23andMe: Genetic Testing or Bioprospecting?

This week, the Harvard Program on Science, Technology, & Society held the latest installment in its Science and Democracy Lecture Series, featuring Anne Wojcicki, the co-founder and CEO of 23andMe, a direct-to-consumer genetic testing company.


The lecture, called "Deleterious Me," combined an account of 23andMe's practices, and the challenges they've faced, with a blend of optimism and fatalism about the future (and future ubiquity) of personalized medicine, affordable biotechnology, and patient- (or consumer-) driven innovation in the health care industry. 

Many in attendance, not least a few of the scholars on the panel tasked with responding to the address, found Wojcicki's boosterism unpalatable. In particular, a line of critique running through the commentary centered on the nature of the relationship between the two stated missions of 23andMe: one individualistic, one collectivist.

On the one hand, Wojcicki highlighted her desire to empower consumer-patients by circumventing the medical establishment and making data available; on the other, she insisted on the role of 23andMe as a research platform, arguing that its unique dataset rendered it invaluable as a partner and model for further research. 

There's a potential tension here, one increasingly central to the modern biomedical establishment and, more generally, to the longer history of the interaction between patients (or subjects), science (or medicine), and capitalism. Who owns what? What's the impact of information asymmetries? Who is this research (or data) for?

The severest criticism along these lines came from Sanford Kwinter, a professor at the Graduate School of Design and the last panelist to comment. Kwinter's response was an unrelenting indictment of the outdated (market) logic underlying 23andMe, which (Kwinter argued) veiled exploitative practices in the language of "consumer choice." 

Sanford Kwinter (Harvard GSD)
Accusing Wojcicki of monetizing sickness, capitalizing on fear, and building 2.0 technology on 1.0 ideals, Kwinter argued that the mantra "the customer is always right" is even more dangerous in medicine than elsewhere–and that we should remember that the phrase's most loyal adherents are sellers, not customers.

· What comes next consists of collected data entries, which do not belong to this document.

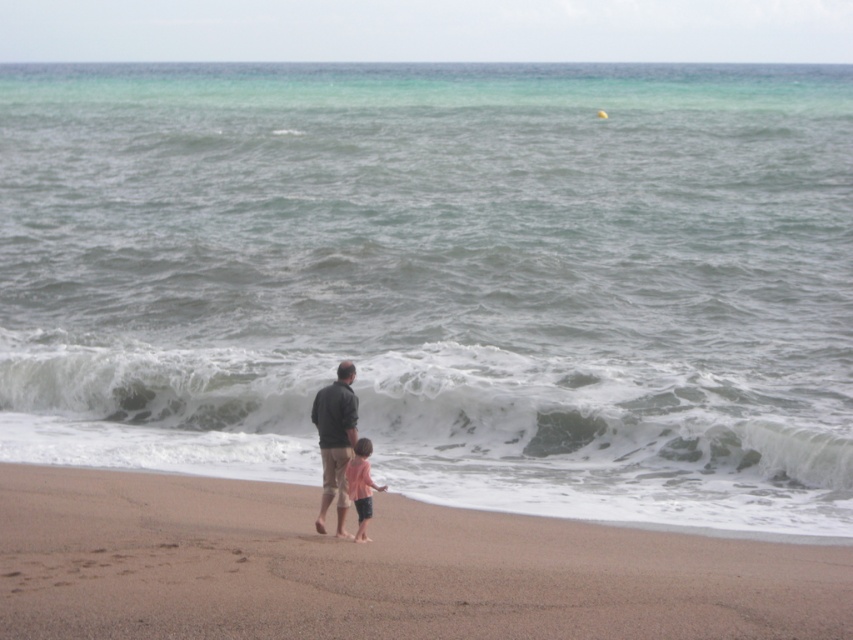 You are standing on the brown sandy beach at lower center and looking at the pink fabric shirt at lower center. Which object is taller?

The pink fabric shirt at lower center is taller than the brown sandy beach at lower center.

You are a photographer standing on the beach. You need to capture a photo where both the dark gray jacket at center and the pink fabric shirt at lower center are clearly visible. Which object should you focus on first to ensure both are in focus?

The dark gray jacket at center is taller than the pink fabric shirt at lower center. To ensure both are in focus, focus on the dark gray jacket at center first since it is taller and likely farther away, allowing the pink fabric shirt at lower center to fall within the depth of field.

You are standing on the beach and want to walk to both the point at coordinates (328, 448) and the point at (358, 520). Which point should you reach first if you want to minimize the distance walked?

You should reach the point at coordinates (328, 448) first because it is closer to you than the point at (358, 520).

Folks differed on their opinions of Kwinter's prudence, but no one denied his rhetorical strength. What was clear–in Wojcicki's inability to respond and in the absence of conversation at this level at the next day's workshop–was that an industrial culture (Silicon Valley biotech) built around innovation and "iteration" simply wasn't ready for such critical "why" questions.

The problem, it seems, is that the biomedical industry (whether entrepreneurial or establishment) and the scholars who critique it operate at different levels. While this might seem obvious, the upshot is that those whose lives are built directly on the logic of the market simply can't engage in the scrutiny of those foundations. 

While this week's event didn't destroy my faith in normative scholarly criticism of science and industry–far from it!–, it did reveal a potential limitation on the forms in which that engagement can take place. Far from "iterating" on existing models, then, I'd suggest that some form of revolution, rather than evolution, might be necessary to make critiques like Kwinter's heard.